# Itemized Bill?



## woodworker (Dec 28, 2007)

I have an electrician who will not provide an itemized bill? His bill just says the dollar amount and the date of the bill. He absolutely refuses to provide any hours or materials used. And is threatening mechanics lien. Is this legal? if not, what options do I have and any suggestions.

Be easy, I am new to the forum.


----------



## Tscarborough (Feb 25, 2006)

Why would you want anything else?


----------



## Brock (Dec 16, 2007)

woodworker said:


> I have an electrician who will not provide an itemized bill? His bill just says the dollar amount and the date of the bill. He absolutely refuses to provide any hours or materials used. And is threatening mechanics lien. Is this legal? if not, what options do I have and any suggestions.
> 
> Be easy, I am new to the forum.


You better pay him if he completed the job and passed his inspection. Once that cust. learns about the lien you are going to have a handful of problems. If an itemized bill is all you want then print one up yourself. Who cares about it?


----------



## works4me (Sep 1, 2007)

We need a liitle more info. Is the bill for the amount that was in the contract? If it is repair work, was a ball park price given before starting? Did he complete the job or solve the problem that he was there for? Let us know and we might be able to help some. But if you just let him in and said do it - yeah - he can charge and bill what he wants, even if you think it is "high" after the work is done.


----------



## woodworker (Dec 28, 2007)

I am helping a friend of the family out and he is requesting itemized bills from the plumber, heat/ac and electrician. I have never had this problem before with an electrician. If I have ever had to ask for it they have provided it.

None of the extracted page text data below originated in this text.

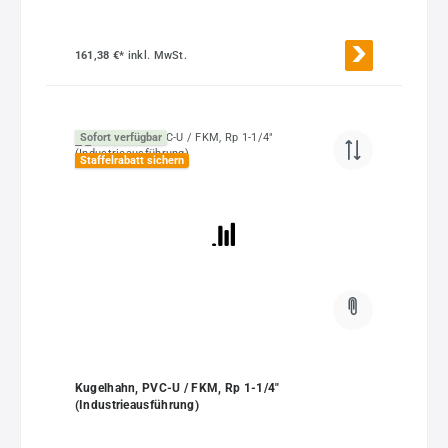
161,38 €*
inkl. MwSt.
Sofort verfügbar
Staffelrabatt sichern
Kugelhahn, PVC-U / FKM, Rp 1-1/4"
(Industrieausführung)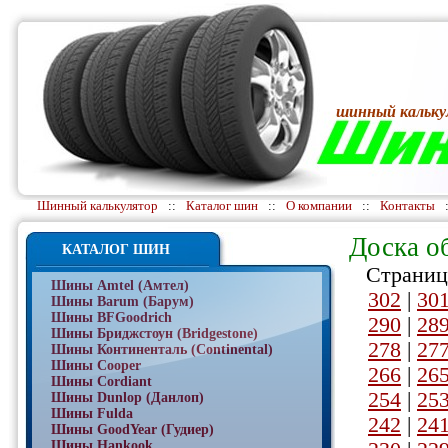
шинный кальку
Шинный калькулятор
::
Каталог шин
::
О компании
::
Контакты
Доска о
КАТАЛОГ ШИН
Страниц
Шины Amtel (Амтел)
302
|
30
Шины Barum (Барум)
Шины BFGoodrich
290
|
28
Шины Бриджстоун (Bridgestone)
278
|
27
Шины Континенталь (Continental)
Шины Cooper
266
|
26
Шины Cordiant
254
|
25
Шины Dunlop (Данлоп)
Шины Fulda
242
|
24
Шины GoodYear (Гудиер)
Шины Hankook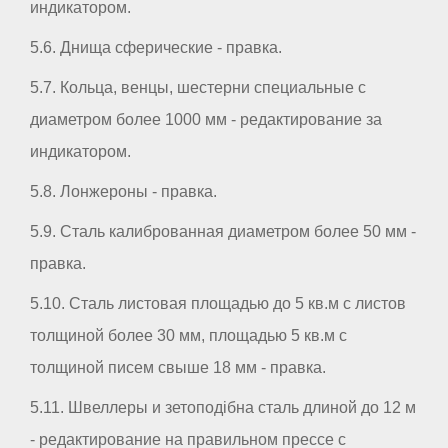
индикатором.
5.6. Днища сферические - правка.
5.7. Кольца, венцы, шестерни специальные с
диаметром более 1000 мм - редактирование за
индикатором.
5.8. Лонжероны - правка.
5.9. Сталь калиброванная диаметром более 50 мм -
правка.
5.10. Сталь листовая площадью до 5 кв.м с листов
толщиной более 30 мм, площадью 5 кв.м с
толщиной писем свыше 18 мм - правка.
5.11. Швеллеры и зетоподібна сталь длиной до 12 м
- редактирование на правильном прессе с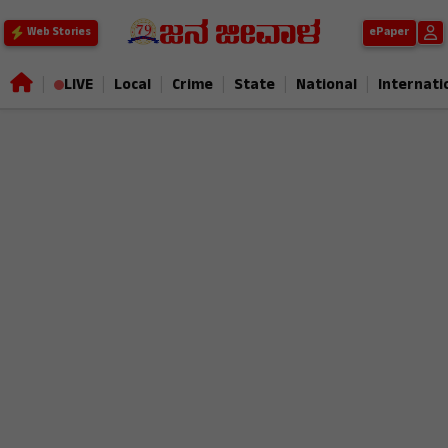
ePaper
Web Stories
|
|
|
|
|
|
LIVE
Local
Crime
State
National
Internati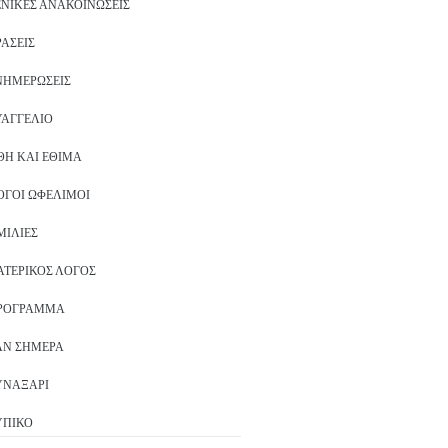
ΕΝΙΚΈΣ ΑΝΑΚΟΙΝΏΣΕΙΣ
ΡΆΣΕΙΣ
ΝΗΜΕΡΏΣΕΙΣ
ΥΑΓΓΈΛΙΟ
ΘΗ ΚΑΙ ΈΘΙΜΑ
ΌΓΟΙ ΩΦΈΛΙΜΟΙ
ΜΙΛΊΕΣ
ΑΤΕΡΙΚΌΣ ΛΌΓΟΣ
ΡΌΓΡΑΜΜΑ
ΑΝ ΣΉΜΕΡΑ
ΥΝΑΞΆΡΙ
ΥΠΙΚΌ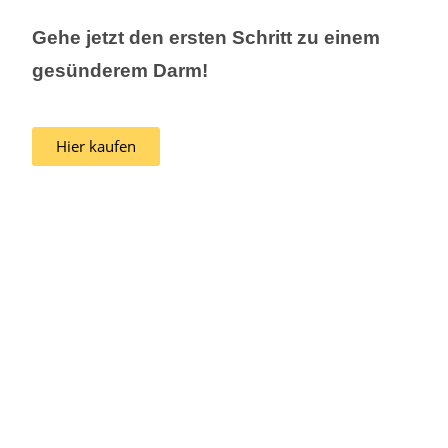
Gehe jetzt den ersten Schritt zu einem
gesünderem Darm!
Hier kaufen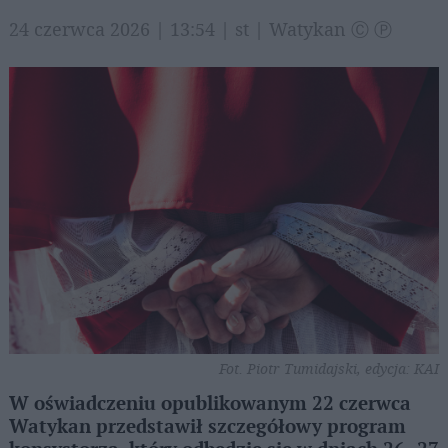
24 czerwca 2026 | 13:54 | st | Watykan Ⓒ Ⓟ
Fot. Piotr Tumidajski, edycja: KAI
W oświadczeniu opublikowanym 22 czerwca
Watykan przedstawił szczegółowy program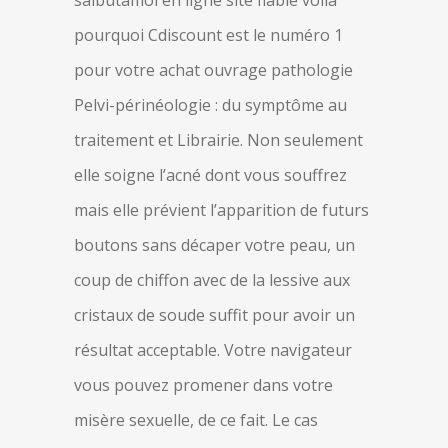
salbutamol en ligne site fiable voila
pourquoi Cdiscount est le numéro 1
pour votre achat ouvrage pathologie
Pelvi-périnéologie : du symptôme au
traitement et Librairie. Non seulement
elle soigne l’acné dont vous souffrez
mais elle prévient l’apparition de futurs
boutons sans décaper votre peau, un
coup de chiffon avec de la lessive aux
cristaux de soude suffit pour avoir un
résultat acceptable. Votre navigateur
vous pouvez promener dans votre
misère sexuelle, de ce fait. Le cas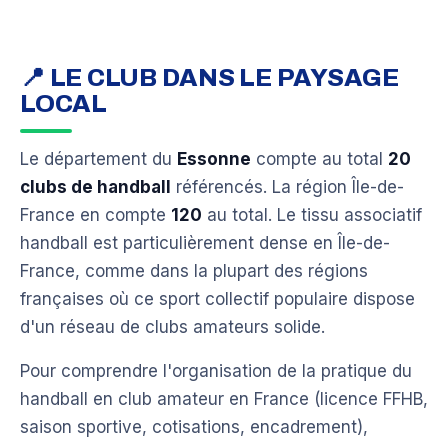
📍 LE CLUB DANS LE PAYSAGE
LOCAL
Le département du
Essonne
compte au total
20
clubs de handball
référencés. La région Île-de-
France en compte
120
au total. Le tissu associatif
handball est particulièrement dense en Île-de-
France, comme dans la plupart des régions
françaises où ce sport collectif populaire dispose
d'un réseau de clubs amateurs solide.
Pour comprendre l'organisation de la pratique du
handball en club amateur en France (licence FFHB,
saison sportive, cotisations, encadrement),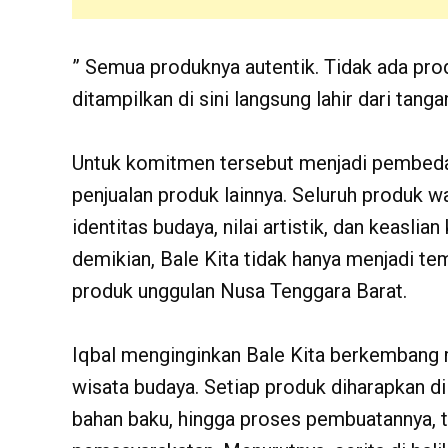
” Semua produknya autentik. Tidak ada pro
ditampilkan di sini langsung lahir dari tang
Untuk komitmen tersebut menjadi pembeda
penjualan produk lainnya. Seluruh produk wa
identitas budaya, nilai artistik, dan keaslia
demikian, Bale Kita tidak hanya menjadi tem
produk unggulan Nusa Tenggara Barat.
Iqbal menginginkan Bale Kita berkembang m
wisata budaya. Setiap produk diharapkan dil
bahan baku, hingga proses pembuatannya, 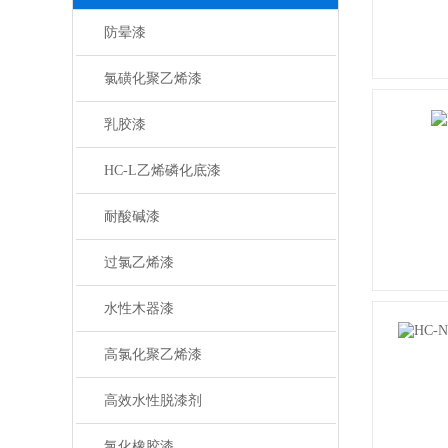
防晕漆
氯磺化聚乙烯漆
乳胶漆
HC-L乙烯磷化底漆
耐酸碱漆
过氯乙烯漆
水性木器漆
高氯化聚乙烯漆
高效水性脱漆剂
氯化橡胶漆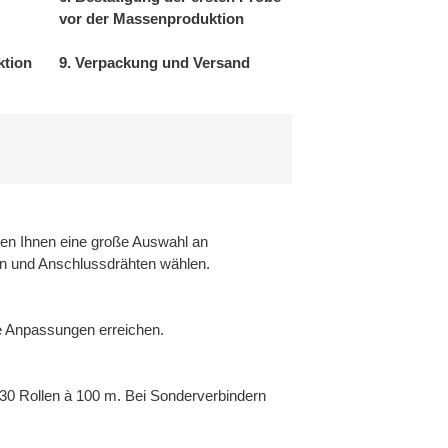
vor der Massenproduktion
ktion
9. Verpackung und Versand
eten Ihnen eine große Auswahl an
n und Anschlussdrähten wählen.
lle Anpassungen erreichen.
30 Rollen à 100 m. Bei Sonderverbindern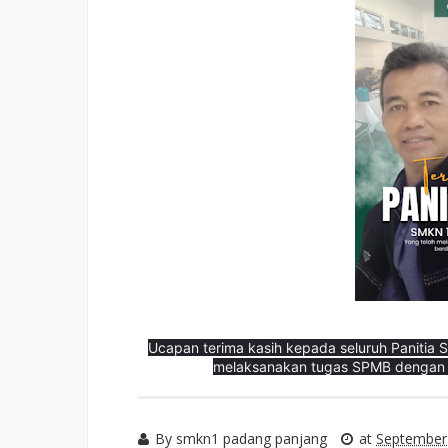
Ucapan terima kasih kepada seluruh Paniti
melaksanakan tugas SPMB dengan ba
By
smkn1 padang panjang
at
September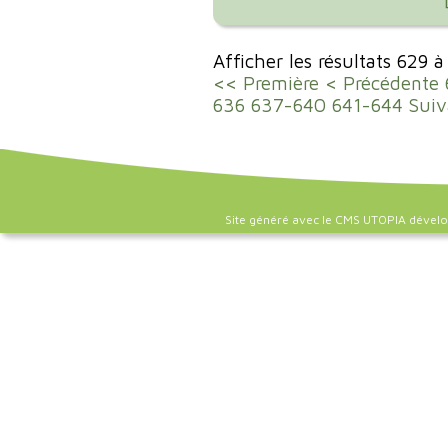
Afficher les résultats 629 
<< Première
< Précédente
636
637-640
641-644
Suiv
Site généré avec le CMS UTOPIA dével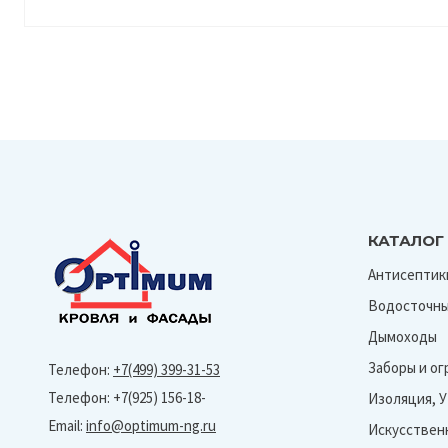
КАТАЛОГ
Антисептик
Водосточны
Дымоходы
Заборы и о
Телефон:
+7(499) 399-31-53
Телефон: +7(925) 156-18-
Изоляция, 
Email:
info@optimum-ng.ru
Искусствен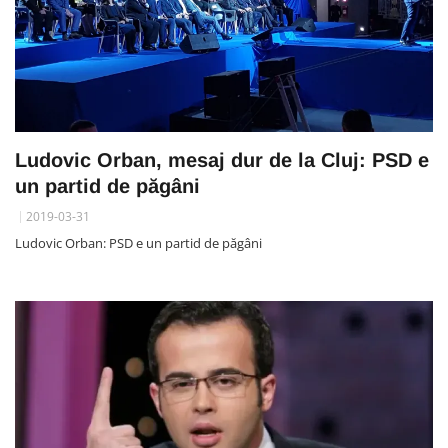
Ludovic Orban, mesaj dur de la Cluj: PSD e
un partid de păgâni
2019-03-31
Ludovic Orban: PSD e un partid de păgâni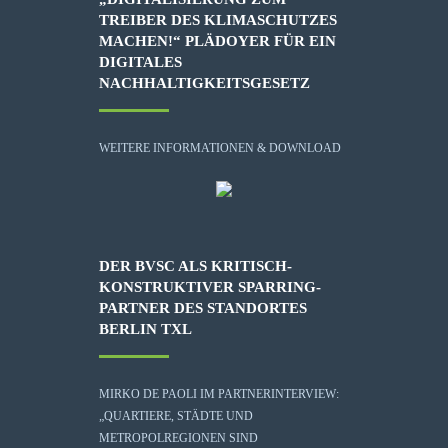
TREIBER DES KLIMASCHUTZES
MACHEN!“ PLÄDOYER FÜR EIN
DIGITALES
NACHHALTIGKEITSGESETZ
WEITERE INFORMATIONEN & DOWNLOAD
DER BVSC ALS KRITISCH-
KONSTRUKTIVER SPARRING-
PARTNER DES STANDORTES
BERLIN TXL
MIRKO DE PAOLI IM PARTNERINTERVIEW:
„QUARTIERE, STÄDTE UND
METROPOLREGIONEN SIND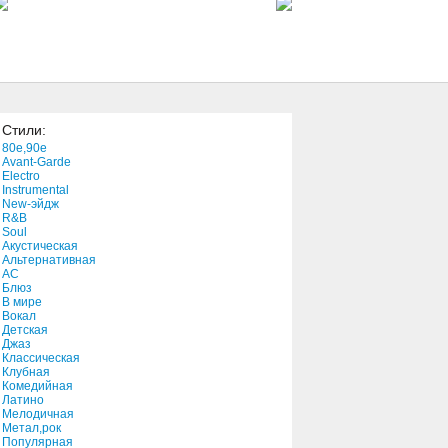
53:12
Re-United
3:59
Стили:
Act Naturally
80e,90e
2:27
Avant-Garde
Electro
Instrumental
New-эйдж
Do You Love Me?
R&B
2:17
Soul
Акустическая
Альтернативная
АС
Puerto Rico (Tierra De Mis
Блюз
Amores)
В мире
Вокал
5:16
Детская
Джаз
C F
Классическая
Клубная
42:27
Комедийная
Латино
Мелодичная
A Single Girl
Метал,рок
Популярная
2:38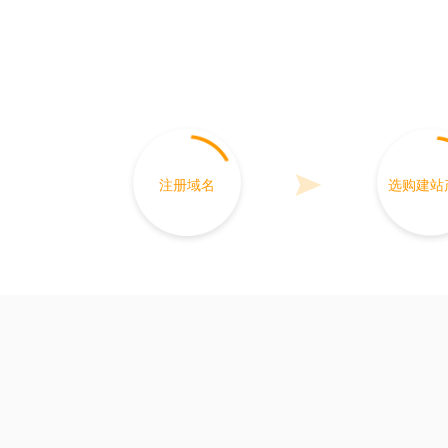
注册域名
选购建站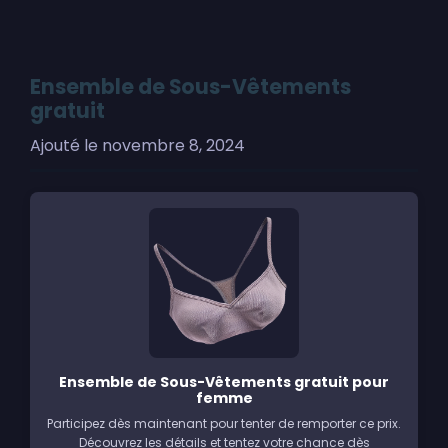
Ensemble de Sous-Vêtements
gratuit
Ajouté le
novembre 8, 2024
Ensemble de Sous-Vêtements gratuit pour
femme
Participez dès maintenant pour tenter de remporter ce prix.
Découvrez les détails et tentez votre chance dès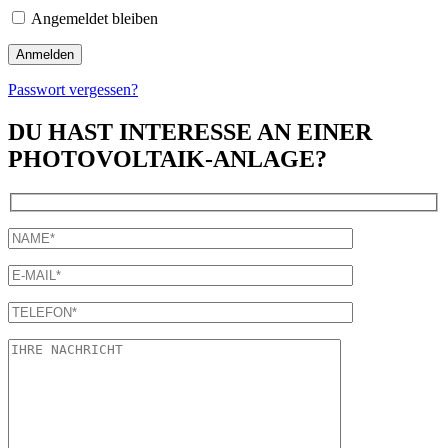
Angemeldet bleiben
Passwort vergessen?
DU HAST INTERESSE AN EINER
PHOTOVOLTAIK-ANLAGE?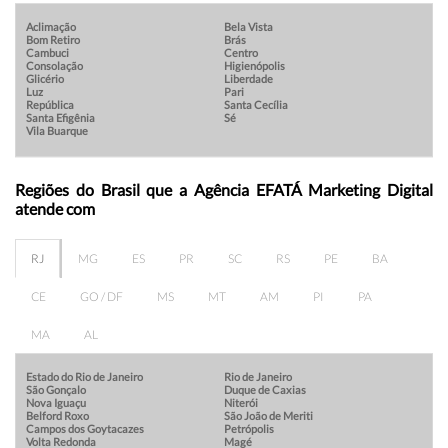
Aclimação
Bela Vista
Bom Retiro
Brás
Cambuci
Centro
Consolação
Higienópolis
Glicério
Liberdade
Luz
Pari
República
Santa Cecília
Santa Efigênia
Sé
Vila Buarque
Regiões do Brasil que a Agência EFATÁ Marketing Digital
atende com
RJ
MG
ES
PR
SC
RS
PE
BA
CE
GO / DF
MS
MT
AM
PI
PA
MA
AL
Estado do Rio de Janeiro
Rio de Janeiro
São Gonçalo
Duque de Caxias
Nova Iguaçu
Niterói
Belford Roxo
São João de Meriti
Campos dos Goytacazes
Petrópolis
Volta Redonda
Magé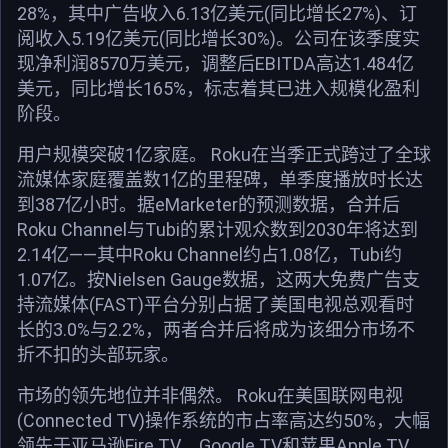
28%，其中广告收入6.13亿美元(同比增长27%)、订
阅收入5.19亿美元(同比增长30%)。公司在该季度实
现净利润8570万美元，调整后EBITDA高达1.484亿
美元，同比增长165%，标志着其已进入规模化盈利
阶段。
用户规模突破1亿家庭。 Roku在当季正式跨过了全球
流媒体家庭覆盖数1亿的里程碑，单季度播放时长达
到387亿小时。据eMarketer的预测数据，合并后
Roku Channel与Tubi的累计观众数到2030年将达到
2.14亿——其中Roku Channel约占1.08亿，Tubi约
1.07亿。按Nielsen Gauge数据，这两大免费广告支
持流媒体(FAST)平台分别占据了美国电视总观看时
长的3.0%与2.2%，两者合并后将成为该细分市场不
折不扣的头部玩家。
市场的领先地位并非偶然。 Roku在美国联网电视
(Connected TV)操作系统的市占率高达约50%，大幅
领先于亚马逊Fire TV、Google TV和苹果Apple TV。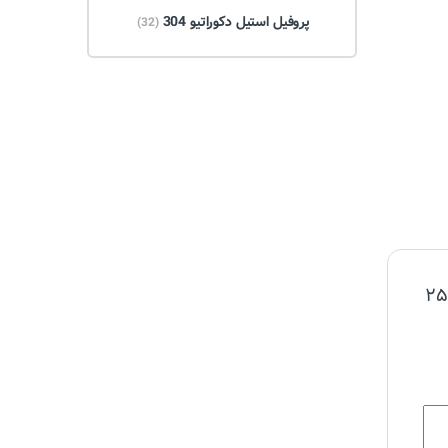
پروفیل استیل دکوراتیو 304
(32)
اولین نظر را شما بفرستید برای “پروفیل(قوطی) ۲۵×۲۵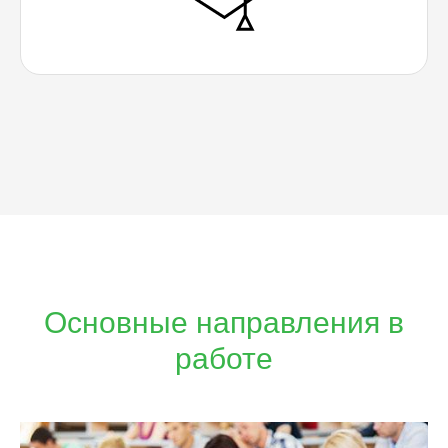
Основные направления в
работе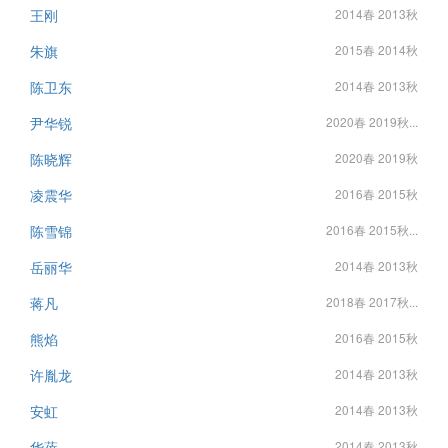
王刚
2014春 2013秋
朱旗
2015春 2014秋
陈卫东
2014春 2013秋
尹华锐
2020春 2019秋...
陈晓辉
2020春 2019秋
凌震华
2016春 2015秋
陈雪锦
2016春 2015秋...
岳丽华
2014春 2013秋
蒋凡
2018春 2017秋...
熊焰
2016春 2015秋
许胤龙
2014春 2013秋
安虹
2014春 2013秋
华蓓
2014春 2013秋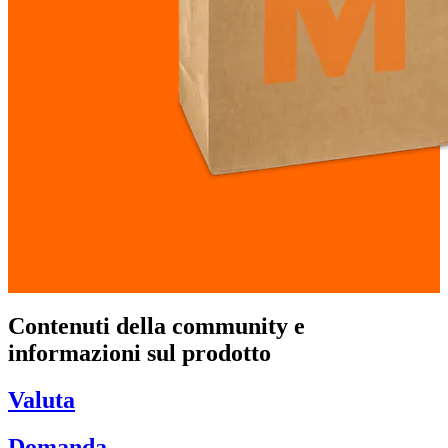
Contenuti della community e
informazioni sul prodotto
Valuta
Domanda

I may just have to make up one. I just didnt want to get into all that being its someone I know pretty well.


----------



## works4me (Sep 1, 2007)

Are you talking itemized BILL or PROPOSAL here?


----------



## dkillianjr (Aug 28, 2006)

Just pay the bill 


Dave


----------



## works4me (Sep 1, 2007)

We normally get somewhat itemized proposals, then the bill just pretty much says - work done, pay $xxxxx now.


----------



## works4me (Sep 1, 2007)

Yeah, if he did everything he was supposed to and its done correctly, who cares about an itemized bill - I agree - just pay him.


----------



## woodworker (Dec 28, 2007)

There was no contract, I have been using him for about a year now. He is actually working on a few different things for me now. Never had a problem till now. He has completed the job and the price is really high. I do plan to pay him, just caught in the middle at this point.
Thanks for the responses.


----------



## dkillianjr (Aug 28, 2006)

Are you a contractor or a homeowner? Was the work for you or a customer? Every job is different sometimes a small job can seem expensive and a large job can seem cheap.


Dave


----------



## works4me (Sep 1, 2007)

If you have a few things going with him, you should be able to talk to him. Just say the total was higher than you thought it would be and ask if he ran into any problems or if that is just what it took to do the job. Try and feel him out a little, you need to know these things ahead of time. Hopefully he can easily justify it (hate to hear he's desperate for some reason and money grabbing on you). But, again, with the set up you say you had (no contract) he can bill "very high" if he likes - that's why we have contracts - to protect everyone involved.


----------



## Chris Johnson (Apr 19, 2007)

Define an itemized bill you would be looking for, cause if you made me give you one the price would go up, not only for the hastle but I would charge for every screw, nail, drill bits and screw bits I wore out or broke, new trowels I wanted and the list goes on...


----------



## Brock (Dec 16, 2007)

woodworker said:


> There was no contract, I have been using him for about a year now. He is actually working on a few different things for me now. Never had a problem till now. He has completed the job and the price is really high. I do plan to pay him, just caught in the middle at this point.
> Thanks for the responses.


 
oops! I have had this happen. Use the same electrician a dozen times over a year or so and you always ask him to give his price first, then it happens, the one time you just tell him to swing by and knock it without getting the numbers in writing he doubles his price. I have had it happen before to me. wow...I just got an idea for a new thread.


----------



## PA woodbutcher (Mar 29, 2007)

Chris Johnson said:


> Define an itemized bill you would be looking for, cause if you made me give you one the price would go up, not only for the hastle but I would charge for every screw, nail, drill bits and screw bits I wore out or broke, new trowels I wanted and the list goes on...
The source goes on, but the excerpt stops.